Par un jugement de première instance du 23 novembre 2018, le Tribunal de commerce de Paris a considéré que la violation de la garantie légale d’éviction due par les cédants au cessionnaire n’était en aucun cas démontrée.
Un appel a été interjeté par le demandeur.
La Cour d’appel de PARIS a, dans un arrêt du 1er décembre 2020, retenue une violation de la garantie d’éviction légale par les cédants. Pour qualifier une telle violation, la Cour d’appel estime que ces derniers ont effectivement détourné « la clientèle attachée au produits et services vendus par le cessionnaire, empêchant cette dernière de poursuivre pleinement son activité ».

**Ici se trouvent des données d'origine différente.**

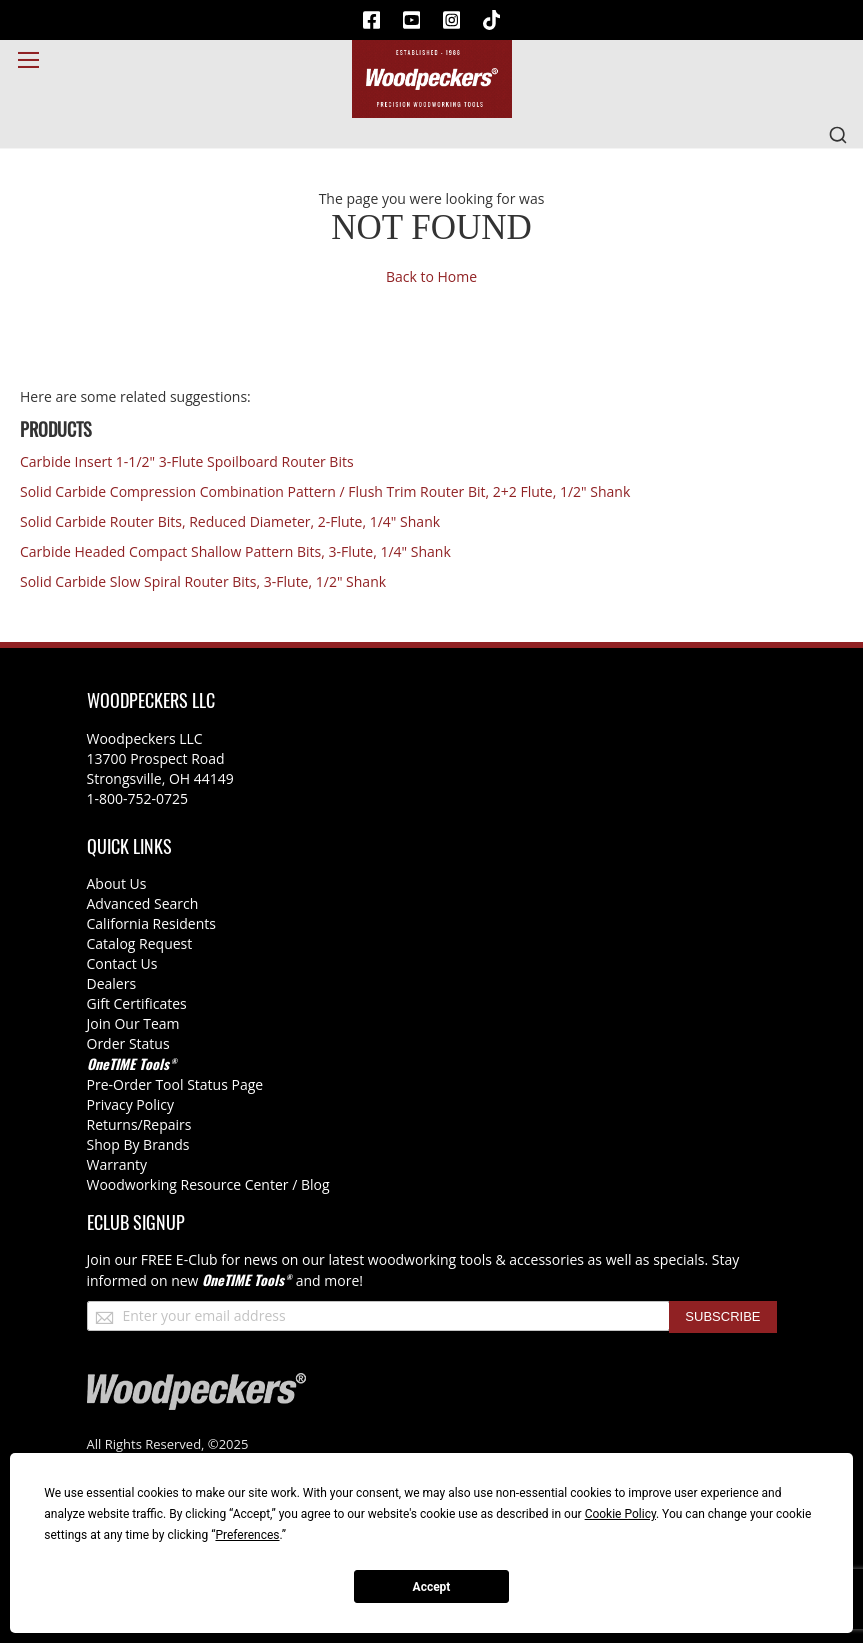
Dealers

Pour arriver à cette conclusion, les juges du fonds démontrent rigoureusement le détournement de clientèle et, de facto, la garantie d’éviction selon un faisceau d’indice factuel :
- Le rétablissement, par le biais d’une société, dans le même secteur d’activité que la société cédée en vue de proposer au marché un produit concurrent ;
- La réappropriation du code source d’un logiciel qu’ils avaient créé et cédé ;
- Le débauchage de salariés essentiels à l’activité de la société.
Il appartenait alors à la Cour de cassation de déterminer si la restriction de rétablissement des cédants était proportionnée à la garantie d’éviction légale des cessionnaires. Autrement dit, il lui appartenait de mettre en balance la garantie d’une jouissance paisible du bien cédé par le cessionnaire vis-à-vis de l’atteinte aux libertés d’entreprendre et du commerce du cédant.
Elle estime que les juges du fond n’ont pas « recherché concrètement si, au regard de l'activité de la société dont les parts avaient été cédées et du marché concerné, l'interdiction de se rétablir se justifiait encore au moment des faits reprochés. »
La Cour de cassation se rattache ici à deux éléments déterminants dans son analyse :
- L’activité de la société dont les parts avaient été cédées et le marché concerné ;
- Le moment de la réalisation des faits litigieux vis-à-vis de la cession.
La Cour de cassation considère que non, et conclut à une disproportion de la sanction prononcée par les juges du fond. A ce titre, la Haute Cour casse l’arrêt d’appel pour défaut de base légale.
En conclusion, bien que les faits avérés aient bel et bien pu amener à un détournement de clientèle par les cédants, il est nécessaire de vérifier si l’interdiction de se rétablir est toujours justifiée au moment de la réalisation des faits litigieux.